In the 1930s, a new romantic vision of the rural Midwest emerged

By Google Arts & Culture

American Gothic (1930) by Grant Wood (American, 1891-1942)The Art Institute of Chicago

Grant Wood's 1930 painting American Gothic is one of the most recognisable images in all of art history. Shortly after this double portrait of an Iowan farmer and his elderly daughter was painted, it entered into the public consciousness as an image of pure Americana.

The inspiration for the image was a house in the town of Eldon, Iowa. Wood later said he wanted to paint the kind of people he imagined living in this cheap, wooden house with its incongruous Gothic window.

The title of this painting may refer to the Gothic window of the house, but also to the old-fashioned style of these austere, puritan farmers, who appear as tall, thin, almost cartoon-like caricatures.

Numerous details exaggerate this. The pitchfork points upright, its thin metal tines slicing the air, matched by the vertical lines of the farmer's shirt and buttons.

Their strange oval faces, their stares, and their pursed lips appear standoffish.

They are both modestly dressed. Their black clothes suggests they may be in mourning. At the very least, they are solemn and serious people.

Wood painted this image just one year after the Wall Street Crash, and just a few years before severe drought and high winds turned the lush pastures of the American interior into barren, infertile wastes. During this time these States were collectively known as the Dust Bowl.

Many of the first viewers of American Gothic thought it was a satirical image. Many Iowans took great offence. Wood insisted that he painted the image out of appreciation for these small-town farmers, not out of mockery, but this is debated.

The Old Folks (Mother and Father) (1929) by John Steuart Curry (American, b.1897, d.1946)Cincinnati Art Museum

By contrast, John Steuart Curry's 1929 painting The Old Folks presents an image of national and familial harmony. Along with Grant Wood and Thomas Hart Benton, Curry was hailed as one of the three great painters of American Regionalism.

The elderly parents, 'the old folks', are taking a well-earned rest in their clean, brightly lit homestead.

Pa reads the newspaper…

Ma knits…

…and the faithful sheepdog watches the farmyard from the window.

Outside, under a blue sky, a crowd of cattle fill the yard. A silo stands ready to be filled with grain.
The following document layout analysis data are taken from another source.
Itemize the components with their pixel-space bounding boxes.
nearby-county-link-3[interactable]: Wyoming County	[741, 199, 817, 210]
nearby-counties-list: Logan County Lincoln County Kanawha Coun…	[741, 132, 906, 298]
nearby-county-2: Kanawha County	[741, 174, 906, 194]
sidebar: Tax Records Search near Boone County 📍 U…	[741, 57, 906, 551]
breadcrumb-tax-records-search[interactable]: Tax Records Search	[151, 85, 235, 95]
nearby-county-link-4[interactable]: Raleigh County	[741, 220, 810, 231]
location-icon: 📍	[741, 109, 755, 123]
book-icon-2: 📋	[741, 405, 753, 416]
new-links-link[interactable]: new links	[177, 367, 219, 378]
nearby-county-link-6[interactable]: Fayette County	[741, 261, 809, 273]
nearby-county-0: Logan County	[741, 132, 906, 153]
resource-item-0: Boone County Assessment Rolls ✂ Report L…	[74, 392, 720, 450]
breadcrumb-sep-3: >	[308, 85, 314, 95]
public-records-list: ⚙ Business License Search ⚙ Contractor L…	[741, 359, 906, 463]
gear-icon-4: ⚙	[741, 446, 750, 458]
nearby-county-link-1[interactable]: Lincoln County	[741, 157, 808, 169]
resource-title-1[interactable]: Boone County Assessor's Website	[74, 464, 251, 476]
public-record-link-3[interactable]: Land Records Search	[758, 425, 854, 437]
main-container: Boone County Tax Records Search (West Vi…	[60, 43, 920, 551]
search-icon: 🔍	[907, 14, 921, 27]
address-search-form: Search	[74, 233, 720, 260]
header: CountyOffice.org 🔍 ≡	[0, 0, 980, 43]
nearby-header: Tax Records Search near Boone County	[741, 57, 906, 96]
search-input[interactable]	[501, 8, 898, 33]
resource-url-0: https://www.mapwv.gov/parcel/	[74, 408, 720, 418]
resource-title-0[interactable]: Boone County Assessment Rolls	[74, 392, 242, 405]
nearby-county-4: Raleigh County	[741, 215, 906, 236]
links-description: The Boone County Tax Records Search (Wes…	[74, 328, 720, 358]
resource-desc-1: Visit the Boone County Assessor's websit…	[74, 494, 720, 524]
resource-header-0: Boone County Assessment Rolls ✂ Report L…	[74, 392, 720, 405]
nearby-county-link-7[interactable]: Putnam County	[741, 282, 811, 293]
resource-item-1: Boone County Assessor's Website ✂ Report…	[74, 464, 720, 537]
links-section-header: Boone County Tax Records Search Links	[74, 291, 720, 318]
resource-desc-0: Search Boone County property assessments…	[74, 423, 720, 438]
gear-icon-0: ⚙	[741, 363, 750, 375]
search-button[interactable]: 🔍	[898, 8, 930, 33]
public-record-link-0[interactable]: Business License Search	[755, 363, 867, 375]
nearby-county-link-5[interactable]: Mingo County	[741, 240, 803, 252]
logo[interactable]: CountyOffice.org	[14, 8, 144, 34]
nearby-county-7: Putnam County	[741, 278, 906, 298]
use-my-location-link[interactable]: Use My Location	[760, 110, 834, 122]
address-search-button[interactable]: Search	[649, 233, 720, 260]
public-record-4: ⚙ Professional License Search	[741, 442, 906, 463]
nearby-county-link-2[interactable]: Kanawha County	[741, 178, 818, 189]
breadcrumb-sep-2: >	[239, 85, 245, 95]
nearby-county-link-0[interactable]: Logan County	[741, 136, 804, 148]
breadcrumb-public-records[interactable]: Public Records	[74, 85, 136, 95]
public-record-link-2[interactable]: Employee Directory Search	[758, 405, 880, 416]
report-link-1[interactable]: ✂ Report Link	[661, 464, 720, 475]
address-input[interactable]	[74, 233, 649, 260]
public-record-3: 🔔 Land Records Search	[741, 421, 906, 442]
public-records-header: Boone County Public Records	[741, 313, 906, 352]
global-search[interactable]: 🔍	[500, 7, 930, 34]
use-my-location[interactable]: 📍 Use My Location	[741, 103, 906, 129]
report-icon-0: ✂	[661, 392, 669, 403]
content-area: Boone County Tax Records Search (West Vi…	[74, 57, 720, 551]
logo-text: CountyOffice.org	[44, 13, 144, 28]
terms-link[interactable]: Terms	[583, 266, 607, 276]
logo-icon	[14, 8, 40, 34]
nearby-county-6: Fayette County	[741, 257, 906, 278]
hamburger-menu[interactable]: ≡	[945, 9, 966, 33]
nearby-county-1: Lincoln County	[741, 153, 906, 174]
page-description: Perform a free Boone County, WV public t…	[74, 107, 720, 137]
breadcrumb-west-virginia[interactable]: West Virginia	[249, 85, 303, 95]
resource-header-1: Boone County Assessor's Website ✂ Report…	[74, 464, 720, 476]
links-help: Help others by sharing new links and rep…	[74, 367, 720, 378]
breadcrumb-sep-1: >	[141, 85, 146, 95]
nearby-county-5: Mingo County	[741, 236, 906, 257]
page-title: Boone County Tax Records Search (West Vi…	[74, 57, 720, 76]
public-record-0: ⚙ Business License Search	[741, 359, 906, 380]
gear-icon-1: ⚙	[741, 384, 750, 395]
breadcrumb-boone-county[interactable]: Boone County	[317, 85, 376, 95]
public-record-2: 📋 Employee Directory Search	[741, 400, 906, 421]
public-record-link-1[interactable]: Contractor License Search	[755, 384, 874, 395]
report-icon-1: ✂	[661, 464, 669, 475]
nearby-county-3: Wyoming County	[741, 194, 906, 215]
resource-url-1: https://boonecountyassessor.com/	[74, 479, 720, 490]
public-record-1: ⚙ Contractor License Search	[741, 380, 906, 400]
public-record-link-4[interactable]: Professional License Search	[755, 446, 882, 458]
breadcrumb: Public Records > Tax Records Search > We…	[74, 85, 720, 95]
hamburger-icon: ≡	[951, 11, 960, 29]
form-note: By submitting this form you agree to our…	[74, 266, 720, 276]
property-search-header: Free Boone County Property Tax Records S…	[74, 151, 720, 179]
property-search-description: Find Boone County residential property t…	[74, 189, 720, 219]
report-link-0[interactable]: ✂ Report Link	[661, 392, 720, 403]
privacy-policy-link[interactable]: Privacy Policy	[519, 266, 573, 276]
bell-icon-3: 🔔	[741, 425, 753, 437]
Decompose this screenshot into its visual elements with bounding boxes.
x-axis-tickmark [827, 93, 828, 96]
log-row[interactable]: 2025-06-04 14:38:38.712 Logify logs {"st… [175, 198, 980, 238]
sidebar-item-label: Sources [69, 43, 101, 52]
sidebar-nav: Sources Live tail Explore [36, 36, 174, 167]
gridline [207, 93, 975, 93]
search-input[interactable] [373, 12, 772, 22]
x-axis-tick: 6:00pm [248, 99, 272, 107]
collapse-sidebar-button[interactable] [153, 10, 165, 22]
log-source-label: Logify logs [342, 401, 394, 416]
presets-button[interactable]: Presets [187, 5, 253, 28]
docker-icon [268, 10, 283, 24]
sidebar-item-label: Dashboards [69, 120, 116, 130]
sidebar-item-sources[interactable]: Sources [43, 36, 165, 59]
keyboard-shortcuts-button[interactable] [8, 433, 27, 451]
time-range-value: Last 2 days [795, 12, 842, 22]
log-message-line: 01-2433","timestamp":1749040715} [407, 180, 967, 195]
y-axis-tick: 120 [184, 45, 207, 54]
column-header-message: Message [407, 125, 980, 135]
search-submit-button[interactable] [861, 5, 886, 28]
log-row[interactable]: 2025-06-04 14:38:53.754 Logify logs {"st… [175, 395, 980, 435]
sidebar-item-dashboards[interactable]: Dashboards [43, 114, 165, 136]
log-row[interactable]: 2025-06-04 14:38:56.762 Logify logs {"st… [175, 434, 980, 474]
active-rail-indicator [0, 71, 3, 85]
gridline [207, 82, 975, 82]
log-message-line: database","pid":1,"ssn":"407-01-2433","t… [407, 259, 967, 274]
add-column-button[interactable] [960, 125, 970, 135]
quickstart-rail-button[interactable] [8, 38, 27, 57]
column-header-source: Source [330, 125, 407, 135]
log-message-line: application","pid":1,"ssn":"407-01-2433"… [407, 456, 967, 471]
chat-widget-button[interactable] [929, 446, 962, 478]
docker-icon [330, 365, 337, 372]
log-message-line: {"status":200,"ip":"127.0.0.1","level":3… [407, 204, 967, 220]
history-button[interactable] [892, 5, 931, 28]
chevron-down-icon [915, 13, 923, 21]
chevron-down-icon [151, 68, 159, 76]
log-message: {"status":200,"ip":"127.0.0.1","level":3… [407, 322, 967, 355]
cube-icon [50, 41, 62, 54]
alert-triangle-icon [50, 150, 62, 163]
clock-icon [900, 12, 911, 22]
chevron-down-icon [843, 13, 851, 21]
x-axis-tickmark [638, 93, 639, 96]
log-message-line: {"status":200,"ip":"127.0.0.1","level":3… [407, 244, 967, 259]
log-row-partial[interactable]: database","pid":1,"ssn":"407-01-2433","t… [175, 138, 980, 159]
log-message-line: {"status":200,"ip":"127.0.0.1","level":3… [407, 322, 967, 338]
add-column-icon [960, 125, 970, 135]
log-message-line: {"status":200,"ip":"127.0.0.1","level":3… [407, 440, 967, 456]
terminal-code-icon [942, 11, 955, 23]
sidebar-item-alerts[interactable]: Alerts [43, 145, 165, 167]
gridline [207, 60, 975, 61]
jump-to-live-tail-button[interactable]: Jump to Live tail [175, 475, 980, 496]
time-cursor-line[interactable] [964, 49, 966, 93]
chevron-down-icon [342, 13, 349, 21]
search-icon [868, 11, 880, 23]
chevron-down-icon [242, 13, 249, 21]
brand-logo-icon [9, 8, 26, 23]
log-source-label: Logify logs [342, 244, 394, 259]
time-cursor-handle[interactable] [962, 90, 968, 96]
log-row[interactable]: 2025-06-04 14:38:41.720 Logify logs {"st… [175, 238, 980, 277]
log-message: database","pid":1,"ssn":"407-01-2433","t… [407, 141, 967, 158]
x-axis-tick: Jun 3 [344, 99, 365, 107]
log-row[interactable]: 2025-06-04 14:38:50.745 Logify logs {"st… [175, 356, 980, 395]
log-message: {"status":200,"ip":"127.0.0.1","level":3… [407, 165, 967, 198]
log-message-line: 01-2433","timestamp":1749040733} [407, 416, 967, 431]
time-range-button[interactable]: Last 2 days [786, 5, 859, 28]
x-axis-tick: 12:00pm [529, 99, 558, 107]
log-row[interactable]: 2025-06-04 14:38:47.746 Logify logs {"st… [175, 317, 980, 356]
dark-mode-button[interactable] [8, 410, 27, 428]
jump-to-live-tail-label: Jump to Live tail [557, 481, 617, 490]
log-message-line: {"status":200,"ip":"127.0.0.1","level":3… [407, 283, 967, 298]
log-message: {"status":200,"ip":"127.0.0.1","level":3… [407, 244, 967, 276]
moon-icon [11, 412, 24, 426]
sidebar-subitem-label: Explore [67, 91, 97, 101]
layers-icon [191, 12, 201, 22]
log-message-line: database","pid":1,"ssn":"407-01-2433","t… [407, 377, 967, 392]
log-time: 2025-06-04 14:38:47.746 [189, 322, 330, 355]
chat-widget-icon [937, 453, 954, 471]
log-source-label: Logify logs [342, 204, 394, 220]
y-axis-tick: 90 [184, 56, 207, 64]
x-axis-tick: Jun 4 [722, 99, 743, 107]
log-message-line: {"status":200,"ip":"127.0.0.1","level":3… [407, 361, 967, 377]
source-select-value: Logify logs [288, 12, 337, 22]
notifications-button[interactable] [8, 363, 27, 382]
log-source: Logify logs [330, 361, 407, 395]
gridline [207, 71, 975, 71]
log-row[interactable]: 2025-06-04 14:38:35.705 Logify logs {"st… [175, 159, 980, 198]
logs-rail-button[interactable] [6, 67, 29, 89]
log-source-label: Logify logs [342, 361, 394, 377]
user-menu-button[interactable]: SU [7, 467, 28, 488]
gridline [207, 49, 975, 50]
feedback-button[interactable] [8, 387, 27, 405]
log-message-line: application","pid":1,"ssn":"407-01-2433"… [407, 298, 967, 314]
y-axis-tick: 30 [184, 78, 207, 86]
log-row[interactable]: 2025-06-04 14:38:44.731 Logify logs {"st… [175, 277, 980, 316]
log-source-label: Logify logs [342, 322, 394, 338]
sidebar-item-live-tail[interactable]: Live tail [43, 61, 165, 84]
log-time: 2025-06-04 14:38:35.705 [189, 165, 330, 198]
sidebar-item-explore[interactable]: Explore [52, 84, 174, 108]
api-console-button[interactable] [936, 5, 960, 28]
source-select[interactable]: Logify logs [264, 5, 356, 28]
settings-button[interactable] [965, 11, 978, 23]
And a new windpump draws cool water.

Inside, the telephone hanging on the left hand wall…

…and the radio on the right, suggest the coming of electricity, and with it, modernity, to these remote towns. It's a vision of the kind of country America could, and should, be.

The Midwest was seen as a cultural backwater by many artists working in the coastal regions. However, sweeping social changes in urban America and the ordeal of World War I engendered a new romantic vision of the region.
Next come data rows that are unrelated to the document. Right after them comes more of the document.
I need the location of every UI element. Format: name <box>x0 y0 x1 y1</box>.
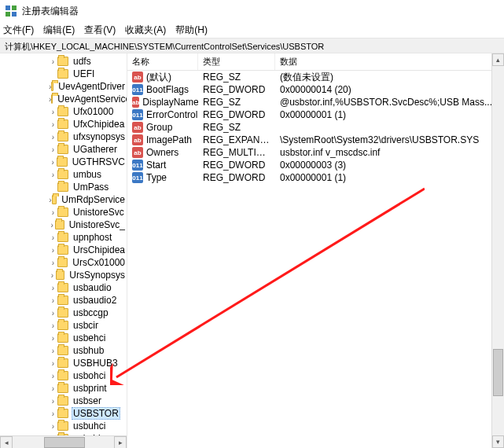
col-header-name[interactable]: 名称 <box>127 53 198 70</box>
tree-item-label: usbuhci <box>72 420 107 431</box>
col-header-data[interactable]: 数据 <box>275 53 504 70</box>
chevron-right-icon[interactable]: › <box>49 233 57 242</box>
string-value-icon: ab <box>132 72 143 83</box>
tree-item-label: usbser <box>72 395 103 406</box>
tree-item-unistoresvc_[interactable]: ›UnistoreSvc_ <box>0 218 127 231</box>
tree-item-upnphost[interactable]: ›upnphost <box>0 231 127 244</box>
chevron-right-icon[interactable]: › <box>49 133 57 141</box>
value-name: DisplayName <box>142 97 198 108</box>
menu-help[interactable]: 帮助(H) <box>175 24 208 37</box>
menu-file[interactable]: 文件(F) <box>3 24 34 37</box>
chevron-right-icon[interactable]: › <box>49 384 57 393</box>
chevron-right-icon[interactable]: › <box>49 409 57 418</box>
hscroll-left-button[interactable]: ◂ <box>0 436 13 449</box>
hscroll-right-button[interactable]: ▸ <box>114 436 127 449</box>
tree-item-usbohci[interactable]: ›usbohci <box>0 369 127 382</box>
value-row[interactable]: abGroupREG_SZ <box>127 121 504 134</box>
tree-item-ufxsynopsys[interactable]: ›ufxsynopsys <box>0 130 127 143</box>
tree-item-label: UrsCx01000 <box>71 257 127 268</box>
chevron-right-icon[interactable]: › <box>49 359 57 368</box>
folder-icon <box>57 69 68 79</box>
tree-item-label: UevAgentService <box>56 94 127 105</box>
chevron-right-icon[interactable]: › <box>49 108 57 116</box>
chevron-right-icon[interactable]: › <box>49 246 57 255</box>
vscroll-down-button[interactable]: ▾ <box>492 435 504 448</box>
tree-item-urssynopsys[interactable]: ›UrsSynopsys <box>0 269 127 281</box>
value-row[interactable]: ab(默认)REG_SZ(数值未设置) <box>127 71 504 83</box>
value-row[interactable]: abImagePathREG_EXPAND_SZ\SystemRoot\Syst… <box>127 134 504 146</box>
tree-item-usbcir[interactable]: ›usbcir <box>0 319 127 332</box>
tree-item-usbuhci[interactable]: ›usbuhci <box>0 420 127 432</box>
value-row[interactable]: 011TypeREG_DWORD0x00000001 (1) <box>127 171 504 184</box>
chevron-right-icon[interactable]: › <box>49 284 57 292</box>
tree-item-udfs[interactable]: ›udfs <box>0 55 127 68</box>
value-row[interactable]: 011ErrorControlREG_DWORD0x00000001 (1) <box>127 108 504 121</box>
folder-icon <box>57 283 68 292</box>
hscroll-thumb[interactable] <box>44 437 85 448</box>
chevron-right-icon[interactable]: › <box>49 57 57 66</box>
value-row[interactable]: abOwnersREG_MULTI_SZusbstor.inf v_mscdsc… <box>127 146 504 159</box>
chevron-right-icon[interactable]: › <box>49 422 57 431</box>
value-name: Type <box>146 172 167 183</box>
chevron-right-icon[interactable]: › <box>49 208 57 217</box>
tree-item-usbccgp[interactable]: ›usbccgp <box>0 307 127 319</box>
chevron-right-icon[interactable]: › <box>49 372 57 380</box>
chevron-right-icon[interactable]: › <box>49 347 57 355</box>
tree-item-umbus[interactable]: ›umbus <box>0 168 127 181</box>
tree-item-umrdpservice[interactable]: ›UmRdpService <box>0 193 127 206</box>
tree-item-usbaudio2[interactable]: ›usbaudio2 <box>0 294 127 307</box>
menu-fav[interactable]: 收藏夹(A) <box>125 24 166 37</box>
chevron-right-icon[interactable]: › <box>49 309 57 318</box>
list-header: 名称 类型 数据 <box>127 53 504 71</box>
chevron-right-icon[interactable]: › <box>49 397 57 406</box>
tree-item-usbhub[interactable]: ›usbhub <box>0 344 127 357</box>
tree-item-ufxchipidea[interactable]: ›UfxChipidea <box>0 118 127 130</box>
value-name: Group <box>146 122 172 133</box>
vscroll-thumb[interactable] <box>493 349 503 396</box>
tree-item-ugatherer[interactable]: ›UGatherer <box>0 143 127 156</box>
tree-item-label: ufxsynopsys <box>72 131 127 142</box>
tree-item-usbhub3[interactable]: ›USBHUB3 <box>0 357 127 369</box>
menu-view[interactable]: 查看(V) <box>84 24 116 37</box>
chevron-right-icon[interactable]: › <box>49 271 56 280</box>
vscroll-track[interactable] <box>492 66 504 435</box>
chevron-right-icon[interactable]: › <box>49 158 57 167</box>
chevron-right-icon[interactable]: › <box>49 334 57 343</box>
window-vscroll[interactable]: ▴ ▾ <box>491 53 504 448</box>
tree-item-label: USBSTOR <box>72 407 120 420</box>
tree-item-usbser[interactable]: ›usbser <box>0 395 127 407</box>
tree-item-ufx01000[interactable]: ›Ufx01000 <box>0 105 127 118</box>
tree-item-umpass[interactable]: UmPass <box>0 181 127 193</box>
col-header-type[interactable]: 类型 <box>198 53 275 70</box>
folder-icon <box>57 346 68 355</box>
tree-item-uevagentdriver[interactable]: ›UevAgentDriver <box>0 80 127 93</box>
chevron-right-icon[interactable]: › <box>49 120 57 129</box>
chevron-right-icon[interactable]: › <box>49 296 57 305</box>
value-row[interactable]: 011BootFlagsREG_DWORD0x00000014 (20) <box>127 83 504 96</box>
tree-item-label: usbprint <box>72 383 109 394</box>
folder-icon <box>57 207 68 217</box>
tree-item-uevagentservice[interactable]: ›UevAgentService <box>0 93 127 105</box>
address-bar[interactable]: 计算机\HKEY_LOCAL_MACHINE\SYSTEM\CurrentCon… <box>0 38 504 53</box>
tree-item-urscx01000[interactable]: ›UrsCx01000 <box>0 256 127 269</box>
tree-pane: ›udfsUEFI›UevAgentDriver›UevAgentService… <box>0 53 127 448</box>
hscroll-track[interactable] <box>13 436 114 449</box>
tree-item-unistoresvc[interactable]: ›UnistoreSvc <box>0 206 127 218</box>
value-row[interactable]: abDisplayNameREG_SZ@usbstor.inf,%USBSTOR… <box>127 96 504 108</box>
tree-item-ugthrsvc[interactable]: ›UGTHRSVC <box>0 156 127 168</box>
value-row[interactable]: 011StartREG_DWORD0x00000003 (3) <box>127 159 504 171</box>
chevron-right-icon[interactable]: › <box>49 259 57 267</box>
tree-item-usbehci[interactable]: ›usbehci <box>0 332 127 344</box>
chevron-right-icon[interactable]: › <box>49 145 57 154</box>
tree-item-uefi[interactable]: UEFI <box>0 68 127 80</box>
tree-item-usbstor[interactable]: ›USBSTOR <box>0 407 127 420</box>
tree-hscroll[interactable]: ◂ ▸ <box>0 435 127 448</box>
tree-item-usbaudio[interactable]: ›usbaudio <box>0 281 127 294</box>
chevron-right-icon[interactable]: › <box>49 321 57 330</box>
tree-item-urschipidea[interactable]: ›UrsChipidea <box>0 244 127 256</box>
chevron-right-icon[interactable]: › <box>49 221 55 230</box>
vscroll-up-button[interactable]: ▴ <box>492 53 504 66</box>
chevron-right-icon[interactable]: › <box>49 171 57 179</box>
menu-edit[interactable]: 编辑(E) <box>43 24 75 37</box>
tree-item-usbprint[interactable]: ›usbprint <box>0 382 127 395</box>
Curry made this painting during a six-week trip home to his native Kansas. He had returned there to remind himself of his subject matter and to keep himself 'honest'.

For all his honesty, this remains a fantasy. The reality of rural life was hardship and poverty for many. The recent 1928 presidential election had hinged on this issue, and had reinvigorated the Ku Klux Klan.
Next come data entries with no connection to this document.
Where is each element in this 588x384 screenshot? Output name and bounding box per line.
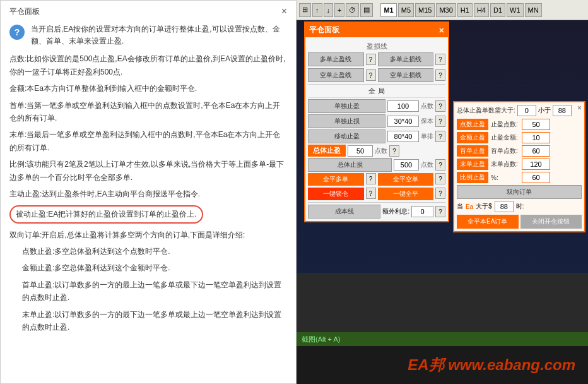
tp-first-input[interactable]: [522, 145, 550, 157]
short-stoploss-btn[interactable]: 空单止盈线: [308, 68, 364, 82]
setting-row-2: 金额止盈 止盈金额:: [457, 132, 582, 143]
long-stoploss-btn[interactable]: 多单止盈线: [308, 52, 364, 66]
long-stoploss-row: 多单止盈线 ? 多单止损线 ?: [308, 52, 445, 66]
lock-help[interactable]: ?: [366, 188, 376, 199]
tp-last-label: 末单点数:: [491, 160, 519, 169]
total-sl-input[interactable]: [394, 159, 419, 171]
bidirectional-btn[interactable]: 双向订单: [457, 185, 582, 199]
tp-first-btn[interactable]: 首单止盈: [457, 145, 488, 157]
flat-all-btn[interactable]: 一键全平: [378, 188, 434, 200]
tp-ratio-input[interactable]: [522, 172, 550, 183]
total-sl-help[interactable]: ?: [435, 159, 445, 171]
flat-all-help[interactable]: ?: [435, 188, 445, 199]
filter-separator: 小于: [538, 106, 551, 115]
single-sl-row: 单独止损 保本 ?: [308, 114, 445, 128]
tp-amount-label: 止盈金额:: [491, 133, 519, 142]
timeframe-m1[interactable]: M1: [380, 3, 396, 17]
cost-help[interactable]: ?: [435, 206, 445, 217]
timeframe-m15[interactable]: M15: [415, 3, 435, 17]
trailing-tp-help[interactable]: ?: [435, 131, 445, 142]
single-sl-btn[interactable]: 单独止损: [308, 114, 385, 128]
section-p10: 金额止盈:多空总体盈利达到这个金额时平仓.: [22, 261, 287, 274]
timeframe-mn[interactable]: MN: [525, 3, 542, 17]
global-section-label: 全 局: [308, 87, 445, 98]
single-tp-row: 单独止盈 点数 ?: [308, 99, 445, 113]
intro-section: ? 当开启后,EA按你的设置对本方向的订单进行整体止盈,可以设置按点数、金额、首…: [9, 23, 287, 47]
long-stoploss-btn2[interactable]: 多单止损线: [378, 52, 434, 66]
status-ea-label: Ea: [466, 203, 473, 210]
tp-last-input[interactable]: [522, 159, 550, 170]
popup-close-button[interactable]: ×: [577, 104, 582, 112]
total-sl-unit: 点数: [421, 160, 433, 169]
short-stoploss-help2[interactable]: ?: [435, 69, 445, 81]
left-panel-title: 平仓面板: [9, 6, 40, 17]
toolbar-icon-2[interactable]: ↑: [312, 3, 322, 17]
setting-row-3: 首单止盈 首单点数:: [457, 145, 582, 157]
timeframe-d1[interactable]: D1: [490, 3, 505, 17]
dialog-title: 平仓面板: [309, 25, 339, 35]
total-tp-row: 总体止盈 点数 ?: [308, 145, 445, 157]
setting-row-5: 比例止盈 %:: [457, 172, 582, 183]
single-tp-unit: 点数: [421, 102, 433, 111]
single-tp-help[interactable]: ?: [435, 100, 445, 112]
flat-short-help[interactable]: ?: [435, 173, 445, 184]
section-p7-highlighted: 被动止盈:EA把计算好的止盈价设置到订单的止盈价上.: [9, 204, 287, 224]
tp-points-input[interactable]: [522, 119, 550, 130]
toolbar-icon-1[interactable]: ⊞: [299, 3, 311, 17]
timeframe-m30[interactable]: M30: [436, 3, 456, 17]
timeframe-h4[interactable]: H4: [474, 3, 489, 17]
lock-btn[interactable]: 一键锁仓: [308, 188, 364, 200]
timeframe-toolbar: ⊞ ↑ ↓ + ⏱ ▤ M1 M5 M15 M30 H1 H4 D1 W1 MN: [297, 0, 588, 20]
section-p12: 末单止盈:以订单数多的一方的最下边一笔多单或最上边一笔空单盈利达到设置的点数时止…: [22, 308, 287, 334]
single-sl-input[interactable]: [387, 116, 419, 127]
timeframe-m5[interactable]: M5: [398, 3, 414, 17]
total-tp-btn[interactable]: 总体止盈: [308, 145, 346, 157]
left-close-button[interactable]: ×: [281, 6, 287, 17]
flat-ea-orders-btn[interactable]: 全平本EA订单: [457, 215, 519, 229]
timeframe-w1[interactable]: W1: [507, 3, 524, 17]
single-sl-help[interactable]: ?: [435, 116, 445, 127]
single-tp-btn[interactable]: 单独止盈: [308, 99, 385, 113]
right-trading-area: ⊞ ↑ ↓ + ⏱ ▤ M1 M5 M15 M30 H1 H4 D1 W1 MN: [297, 0, 588, 384]
timeframe-h1[interactable]: H1: [457, 3, 473, 17]
short-stoploss-btn2[interactable]: 空单止损线: [378, 68, 434, 82]
filter-max-input[interactable]: [553, 105, 572, 116]
interest-label: 额外利息:: [382, 207, 409, 216]
tp-amount-input[interactable]: [522, 132, 550, 143]
trailing-tp-btn[interactable]: 移动止盈: [308, 129, 385, 143]
trailing-tp-input[interactable]: [387, 131, 419, 142]
dialog-title-bar: 平仓面板 ×: [305, 23, 448, 37]
flat-long-btn[interactable]: 全平多单: [308, 173, 364, 186]
dialog-close-button[interactable]: ×: [439, 25, 444, 35]
long-stoploss-help[interactable]: ?: [366, 54, 376, 65]
flat-long-help[interactable]: ?: [366, 173, 376, 184]
total-tp-input[interactable]: [348, 145, 373, 157]
long-stoploss-help2[interactable]: ?: [435, 54, 445, 65]
status-val-input[interactable]: [495, 201, 514, 212]
tp-points-btn[interactable]: 点数止盈: [457, 119, 488, 130]
tp-ratio-btn[interactable]: 比例止盈: [457, 172, 488, 183]
short-stoploss-help[interactable]: ?: [366, 69, 376, 81]
flat-short-btn[interactable]: 全平空单: [378, 173, 434, 186]
tp-amount-btn[interactable]: 金额止盈: [457, 132, 488, 143]
status-label: 当: [457, 202, 463, 211]
total-tp-help[interactable]: ?: [389, 145, 399, 157]
section-p5: 比例:该功能只有2笔及2笔以上订单才生效,以多单来说,当价格大于等上面多单-最下…: [9, 158, 287, 184]
toolbar-icon-chart[interactable]: ▤: [360, 3, 373, 17]
cost-line-btn[interactable]: 成本线: [308, 205, 380, 219]
toolbar-icon-3[interactable]: ↓: [324, 3, 334, 17]
single-tp-input[interactable]: [387, 100, 419, 112]
filter-min-input[interactable]: [517, 105, 536, 116]
toolbar-icon-clock[interactable]: ⏱: [346, 3, 359, 17]
screenshot-status-bar: 截图(Alt + A): [297, 332, 588, 346]
tp-last-btn[interactable]: 末单止盈: [457, 159, 488, 170]
doc-section: 点数:比如你设置的是500点止盈,EA会修改所有订单的止盈价,到EA设置的止盈价…: [9, 52, 287, 333]
interest-input[interactable]: [411, 206, 433, 217]
section-p9: 点数止盈:多空总体盈利达到这个点数时平仓.: [22, 245, 287, 258]
filter-label: 总体止盈单数需大于:: [457, 106, 515, 115]
trailing-tp-row: 移动止盈 单排 ?: [308, 129, 445, 143]
close-open-btn[interactable]: 关闭开仓按钮: [520, 215, 582, 229]
setting-row-1: 点数止盈 止盈点数:: [457, 119, 582, 130]
total-sl-btn[interactable]: 总体止损: [308, 158, 392, 172]
toolbar-icon-add[interactable]: +: [334, 3, 344, 17]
The comfort and ease of this painting reflects the victory speech of President Herbert Hoover, in which he claimed "We shall soon with the help of God be in sight of the day when poverty will be banished from this land."

This victory soon turned to ash, and those words came back to haunt Hoover. The bucolic vision of the Midwest would soon be replaced by Walker Evans and Dorothea Lange's photographs of destitution and desperation.